Scott Olson/Getty Images

It’s a command that people commonly hear from police officers when cops are trying to disperse a crowd: “Keep moving.”

In the aftermath of the fatal shooting of Michael Brown in Ferguson, Mo., protesters were told “to keep moving” time and time again by law enforcement, but a federal judge in St. Louis has found that command to be unconstitutional and ordered the Ferguson Police Department to stop using the tactic, Al-Jazeera reports.


“The judge’s decision [pdf], issued Monday after the American Civil Liberties Union (ACLU) filed a case against the police tactic, represents the first successful legal challenge to the controversial policing tactics being used in Ferguson,” the news site reports.

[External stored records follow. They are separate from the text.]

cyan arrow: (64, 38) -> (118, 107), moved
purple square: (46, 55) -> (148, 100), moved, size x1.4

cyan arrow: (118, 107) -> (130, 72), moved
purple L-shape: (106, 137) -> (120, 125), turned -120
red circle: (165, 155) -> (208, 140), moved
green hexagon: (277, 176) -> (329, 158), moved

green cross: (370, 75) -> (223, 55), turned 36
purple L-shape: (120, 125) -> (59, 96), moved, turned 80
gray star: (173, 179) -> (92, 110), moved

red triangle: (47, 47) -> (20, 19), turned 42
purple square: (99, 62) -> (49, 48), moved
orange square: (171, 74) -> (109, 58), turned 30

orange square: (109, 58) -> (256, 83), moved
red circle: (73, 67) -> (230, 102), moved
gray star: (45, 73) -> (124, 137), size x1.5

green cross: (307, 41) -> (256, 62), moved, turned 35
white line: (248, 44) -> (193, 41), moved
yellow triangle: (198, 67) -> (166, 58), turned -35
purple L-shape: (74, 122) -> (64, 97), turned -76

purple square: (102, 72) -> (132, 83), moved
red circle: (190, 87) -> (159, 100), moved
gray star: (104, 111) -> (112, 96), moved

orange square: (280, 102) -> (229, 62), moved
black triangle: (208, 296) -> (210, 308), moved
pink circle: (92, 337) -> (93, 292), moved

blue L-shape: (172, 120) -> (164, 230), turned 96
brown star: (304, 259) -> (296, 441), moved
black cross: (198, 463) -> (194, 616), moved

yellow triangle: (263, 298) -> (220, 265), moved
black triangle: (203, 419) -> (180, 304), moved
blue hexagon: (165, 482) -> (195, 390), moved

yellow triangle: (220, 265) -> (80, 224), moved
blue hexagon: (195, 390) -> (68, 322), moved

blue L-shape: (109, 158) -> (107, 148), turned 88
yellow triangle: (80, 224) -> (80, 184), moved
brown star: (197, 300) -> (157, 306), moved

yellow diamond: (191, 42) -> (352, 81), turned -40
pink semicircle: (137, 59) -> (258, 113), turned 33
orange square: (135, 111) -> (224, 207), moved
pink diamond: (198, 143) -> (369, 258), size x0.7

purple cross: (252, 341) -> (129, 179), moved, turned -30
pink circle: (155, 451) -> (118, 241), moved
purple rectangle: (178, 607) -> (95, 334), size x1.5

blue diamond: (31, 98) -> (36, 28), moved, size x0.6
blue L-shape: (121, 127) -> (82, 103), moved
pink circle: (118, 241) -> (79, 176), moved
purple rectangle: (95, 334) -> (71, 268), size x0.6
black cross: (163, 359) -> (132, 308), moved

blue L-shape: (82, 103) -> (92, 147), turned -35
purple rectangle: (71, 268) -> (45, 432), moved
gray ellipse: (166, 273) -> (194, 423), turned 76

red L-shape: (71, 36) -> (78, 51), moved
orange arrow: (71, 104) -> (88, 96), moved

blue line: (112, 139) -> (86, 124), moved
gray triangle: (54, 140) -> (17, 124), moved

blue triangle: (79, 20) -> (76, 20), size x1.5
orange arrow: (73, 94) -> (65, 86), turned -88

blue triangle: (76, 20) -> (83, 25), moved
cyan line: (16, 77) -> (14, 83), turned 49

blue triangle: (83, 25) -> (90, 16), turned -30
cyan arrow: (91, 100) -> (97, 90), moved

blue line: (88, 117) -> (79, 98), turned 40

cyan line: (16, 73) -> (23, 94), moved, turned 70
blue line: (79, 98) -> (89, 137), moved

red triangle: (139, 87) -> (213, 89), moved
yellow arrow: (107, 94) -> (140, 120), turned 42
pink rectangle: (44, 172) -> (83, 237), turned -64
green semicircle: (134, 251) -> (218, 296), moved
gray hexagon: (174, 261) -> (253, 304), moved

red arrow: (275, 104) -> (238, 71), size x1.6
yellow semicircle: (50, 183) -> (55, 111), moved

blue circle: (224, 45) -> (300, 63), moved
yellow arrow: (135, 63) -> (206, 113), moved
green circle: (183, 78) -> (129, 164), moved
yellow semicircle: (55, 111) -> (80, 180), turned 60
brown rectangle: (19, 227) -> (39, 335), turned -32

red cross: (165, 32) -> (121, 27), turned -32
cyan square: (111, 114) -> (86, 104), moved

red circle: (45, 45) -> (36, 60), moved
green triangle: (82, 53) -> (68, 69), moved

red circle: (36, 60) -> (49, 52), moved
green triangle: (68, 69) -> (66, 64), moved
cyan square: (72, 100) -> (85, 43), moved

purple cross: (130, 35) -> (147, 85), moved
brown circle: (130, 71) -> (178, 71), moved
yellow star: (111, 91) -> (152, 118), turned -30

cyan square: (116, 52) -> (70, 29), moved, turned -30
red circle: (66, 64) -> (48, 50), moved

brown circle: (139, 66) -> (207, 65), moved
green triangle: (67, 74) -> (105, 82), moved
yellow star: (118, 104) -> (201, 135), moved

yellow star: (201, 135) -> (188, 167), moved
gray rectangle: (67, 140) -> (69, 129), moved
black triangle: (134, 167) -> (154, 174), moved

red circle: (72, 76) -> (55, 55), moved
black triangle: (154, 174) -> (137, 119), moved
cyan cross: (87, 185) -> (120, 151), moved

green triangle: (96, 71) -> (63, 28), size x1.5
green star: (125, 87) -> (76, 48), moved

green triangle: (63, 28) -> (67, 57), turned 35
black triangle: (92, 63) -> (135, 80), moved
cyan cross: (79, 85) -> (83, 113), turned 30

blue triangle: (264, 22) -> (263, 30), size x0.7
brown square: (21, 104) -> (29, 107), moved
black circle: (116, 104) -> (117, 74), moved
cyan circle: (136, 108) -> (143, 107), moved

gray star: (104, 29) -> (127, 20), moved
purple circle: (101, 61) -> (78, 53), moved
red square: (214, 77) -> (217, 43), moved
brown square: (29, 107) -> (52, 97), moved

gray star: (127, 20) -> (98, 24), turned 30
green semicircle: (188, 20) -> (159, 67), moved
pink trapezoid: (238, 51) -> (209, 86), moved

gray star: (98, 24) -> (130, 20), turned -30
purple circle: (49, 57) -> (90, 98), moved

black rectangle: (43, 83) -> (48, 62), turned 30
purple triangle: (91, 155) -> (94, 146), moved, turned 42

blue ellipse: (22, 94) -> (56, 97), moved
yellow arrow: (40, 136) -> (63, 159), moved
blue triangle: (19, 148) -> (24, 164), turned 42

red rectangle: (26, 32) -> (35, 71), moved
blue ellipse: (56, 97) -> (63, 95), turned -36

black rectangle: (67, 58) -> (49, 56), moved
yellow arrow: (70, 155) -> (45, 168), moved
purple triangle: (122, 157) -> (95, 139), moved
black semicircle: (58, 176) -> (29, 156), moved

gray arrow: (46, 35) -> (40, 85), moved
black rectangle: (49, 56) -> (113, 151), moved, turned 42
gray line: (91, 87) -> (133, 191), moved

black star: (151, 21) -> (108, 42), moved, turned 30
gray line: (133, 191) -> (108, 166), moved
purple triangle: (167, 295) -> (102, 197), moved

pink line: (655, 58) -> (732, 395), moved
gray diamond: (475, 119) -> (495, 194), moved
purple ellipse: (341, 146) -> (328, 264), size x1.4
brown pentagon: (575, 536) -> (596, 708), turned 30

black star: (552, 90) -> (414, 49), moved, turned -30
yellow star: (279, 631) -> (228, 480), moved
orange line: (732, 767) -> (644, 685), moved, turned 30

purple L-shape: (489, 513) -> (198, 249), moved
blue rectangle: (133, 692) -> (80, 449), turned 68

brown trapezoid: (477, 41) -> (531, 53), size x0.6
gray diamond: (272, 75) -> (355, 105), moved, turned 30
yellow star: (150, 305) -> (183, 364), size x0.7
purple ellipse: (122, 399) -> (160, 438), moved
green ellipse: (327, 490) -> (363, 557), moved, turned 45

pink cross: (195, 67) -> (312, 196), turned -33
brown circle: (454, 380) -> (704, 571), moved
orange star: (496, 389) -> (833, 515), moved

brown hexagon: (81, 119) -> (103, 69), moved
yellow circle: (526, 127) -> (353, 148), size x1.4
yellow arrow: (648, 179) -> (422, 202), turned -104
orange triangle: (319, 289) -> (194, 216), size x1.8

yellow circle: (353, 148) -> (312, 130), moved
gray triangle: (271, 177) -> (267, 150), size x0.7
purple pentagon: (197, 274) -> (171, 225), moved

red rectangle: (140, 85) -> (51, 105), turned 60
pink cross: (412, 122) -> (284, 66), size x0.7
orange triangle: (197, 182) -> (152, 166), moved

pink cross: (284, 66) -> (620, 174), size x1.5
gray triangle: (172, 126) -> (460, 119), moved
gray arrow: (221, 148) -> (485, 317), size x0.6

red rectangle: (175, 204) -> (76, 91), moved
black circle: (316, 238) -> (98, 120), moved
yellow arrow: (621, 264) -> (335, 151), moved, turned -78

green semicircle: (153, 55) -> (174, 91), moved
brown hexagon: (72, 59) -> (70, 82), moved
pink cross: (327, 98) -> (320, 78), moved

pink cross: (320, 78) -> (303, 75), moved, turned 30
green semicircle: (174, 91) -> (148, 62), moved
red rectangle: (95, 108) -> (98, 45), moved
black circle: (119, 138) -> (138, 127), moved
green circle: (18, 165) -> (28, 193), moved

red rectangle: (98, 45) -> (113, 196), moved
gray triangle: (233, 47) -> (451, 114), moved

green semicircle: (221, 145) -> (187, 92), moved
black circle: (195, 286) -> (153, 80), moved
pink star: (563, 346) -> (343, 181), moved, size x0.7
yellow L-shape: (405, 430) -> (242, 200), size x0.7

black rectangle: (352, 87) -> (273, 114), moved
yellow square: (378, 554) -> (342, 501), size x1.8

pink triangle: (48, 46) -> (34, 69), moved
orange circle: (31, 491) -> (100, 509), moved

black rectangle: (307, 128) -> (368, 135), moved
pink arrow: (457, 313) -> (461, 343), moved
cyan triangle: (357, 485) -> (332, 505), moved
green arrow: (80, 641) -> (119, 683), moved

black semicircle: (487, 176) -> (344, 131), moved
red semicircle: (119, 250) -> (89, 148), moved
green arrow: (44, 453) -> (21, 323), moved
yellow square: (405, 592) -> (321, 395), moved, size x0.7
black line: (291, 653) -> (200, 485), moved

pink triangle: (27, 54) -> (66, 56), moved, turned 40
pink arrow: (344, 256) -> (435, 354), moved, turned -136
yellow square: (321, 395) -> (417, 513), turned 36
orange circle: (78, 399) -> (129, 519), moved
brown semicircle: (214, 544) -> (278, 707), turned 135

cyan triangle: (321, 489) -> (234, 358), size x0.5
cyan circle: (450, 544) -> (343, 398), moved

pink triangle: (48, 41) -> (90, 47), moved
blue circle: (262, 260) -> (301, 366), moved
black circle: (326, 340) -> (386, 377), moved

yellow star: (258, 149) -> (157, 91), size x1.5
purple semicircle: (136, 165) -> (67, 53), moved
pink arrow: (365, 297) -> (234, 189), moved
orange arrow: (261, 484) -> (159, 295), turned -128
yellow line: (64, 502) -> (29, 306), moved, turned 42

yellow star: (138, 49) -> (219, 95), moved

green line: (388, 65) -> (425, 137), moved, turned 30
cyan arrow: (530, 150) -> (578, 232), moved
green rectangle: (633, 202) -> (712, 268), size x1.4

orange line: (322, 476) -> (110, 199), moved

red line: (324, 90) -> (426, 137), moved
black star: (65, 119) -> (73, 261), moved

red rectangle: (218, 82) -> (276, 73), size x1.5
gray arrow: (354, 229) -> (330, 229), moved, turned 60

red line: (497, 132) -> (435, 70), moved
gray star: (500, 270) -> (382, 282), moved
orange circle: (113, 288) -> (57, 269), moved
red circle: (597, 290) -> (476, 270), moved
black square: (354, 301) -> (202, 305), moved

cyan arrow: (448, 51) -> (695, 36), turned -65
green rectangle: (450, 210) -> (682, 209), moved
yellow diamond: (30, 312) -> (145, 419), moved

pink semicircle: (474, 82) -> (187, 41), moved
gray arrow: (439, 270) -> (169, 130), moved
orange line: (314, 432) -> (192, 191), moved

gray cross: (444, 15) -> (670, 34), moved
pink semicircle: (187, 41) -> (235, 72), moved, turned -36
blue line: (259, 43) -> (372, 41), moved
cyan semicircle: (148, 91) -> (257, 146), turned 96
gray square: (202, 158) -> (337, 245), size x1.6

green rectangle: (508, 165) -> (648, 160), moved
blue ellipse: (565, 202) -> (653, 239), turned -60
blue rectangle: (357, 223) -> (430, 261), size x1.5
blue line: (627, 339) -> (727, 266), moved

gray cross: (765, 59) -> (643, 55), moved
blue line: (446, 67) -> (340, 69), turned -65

The command gained considerable attention after a group of rowdy protesters tried to overrun a temporary police command center. Police officers began telling individuals that they could not remain still “for more than five seconds,” but U.S. District Judge Catherine D. Perry found that the command “violates protesters’ First Amendment and due process rights.” 


Plus, Perry found that the command was too arbitrary and couldn’t be enforced fairly, since it was “left to the ‘unfettered discretion of the officers on the street’ to decide when to issue the command,’” Perry explained in her ruling.

“Criminal laws must be defined in a way that allows ordinary people to understand what conduct is against the law,” Perry’s order read.

The ACLU was happy about the ruling, and the Ferguson Police Department said that it had not planned on continuing to use the command going forward.